问题
Can somebody pls tell me how to get the filepath using html <input type="file"> in PHP?
Here are my codes:
index.php
<form action="csv_to_database.php" method="get" >
<input type="file" name="csv_file" />
<input type="submit" name="upload" value="Upload" />
</form>
and in csv_to_database.php
<?php
if (isset($_GET['csv_file'])) {
$row = 1;
if (($handle = fopen($_GET['csv_file'], "r")) !== FALSE) {
while (($data = fgetcsv($handle, 1000, ",")) !== FALSE) {
$num = count($data);
echo "<p> $num fields in line $row: <br /></p>\n";
$row++;
for ($c=0; $c < $num; $c++) {
echo $data[$c] . "<br />\n";
}
}
fclose($handle);
}
}
?>
My problem is, it only works when the csv data is in the same directory as my php files. I think I need to get the file path but I don't know how to do it.
回答1:
You shouldn't just use the $_GET you've got now. Your file is based in $_FILES["csv_file"]["tmp_name"].

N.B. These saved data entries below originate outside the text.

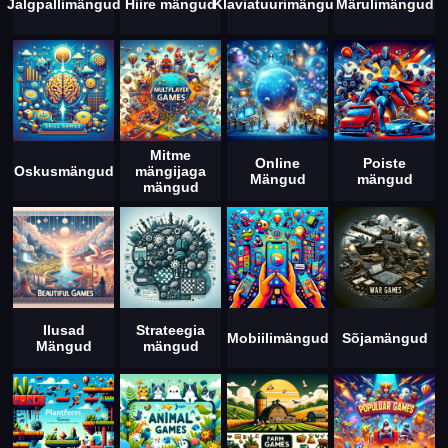
Jalgpallimängud
Hiire mängud
Klaviatuurimängud
Märulimängud
Mitme
Online
Poiste
Oskusmängud
mängijaga
Mängud
mängud
mängud
Ilusad
Strateegia
Mobiilimängud
Sõjamängud
Mängud
mängud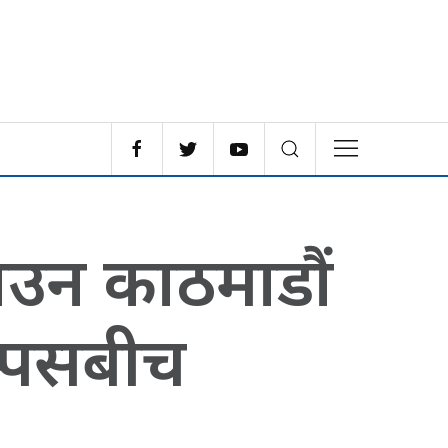
राउन काठमाडौं
म्पसबीच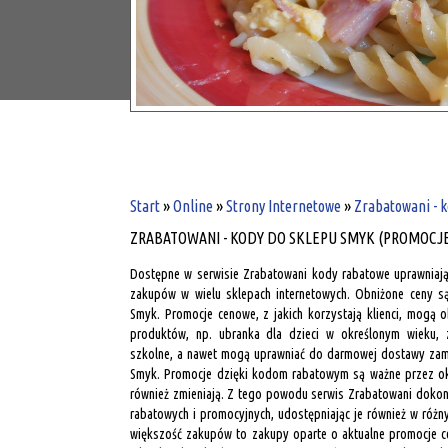
Start
»
Online
»
Strony Internetowe
»
Zrabatowani - 
ZRABATOWANI - KODY DO SKLEPU SMYK (PROMOCJE
Dostępne w serwisie Zrabatowani kody rabatowe uprawniają
zakupów w wielu sklepach internetowych. Obniżone ceny s
Smyk. Promocje cenowe, z jakich korzystają klienci, mogą
produktów, np. ubranka dla dzieci w określonym wieku,
szkolne, a nawet mogą uprawniać do darmowej dostawy zam
Smyk. Promocje dzięki kodom rabatowym są ważne przez okr
również zmieniają. Z tego powodu serwis Zrabatowani dokonu
rabatowych i promocyjnych, udostępniając je również w różn
większość zakupów to zakupy oparte o aktualne promocje c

Best you review this tutorial, that basically says you need to do something like this:
<?php
if ($_FILES["csv_file"]["error"] > 0)
{
echo "Error: " . $_FILES["csv_file"]["error"] . "<br />";
}
else
{
echo "Upload: " . $_FILES["csv_file"]["name"] . "<br />";
echo "Type: " . $_FILES["csv_file"]["type"] . "<br />";
echo "Size: " . ($_FILES["csv_file"]["size"] / 1024) . " Kb<br />";
echo "Stored in: " . $_FILES["csv_file"]["tmp_name"];
}
?>
And you can go from there. Use move_uploaded_file if you want to move the file from the temp location, also explained in the tutorial :)
回答2:
I think you would gain a lot from taking a look at the following link: POST method uploads.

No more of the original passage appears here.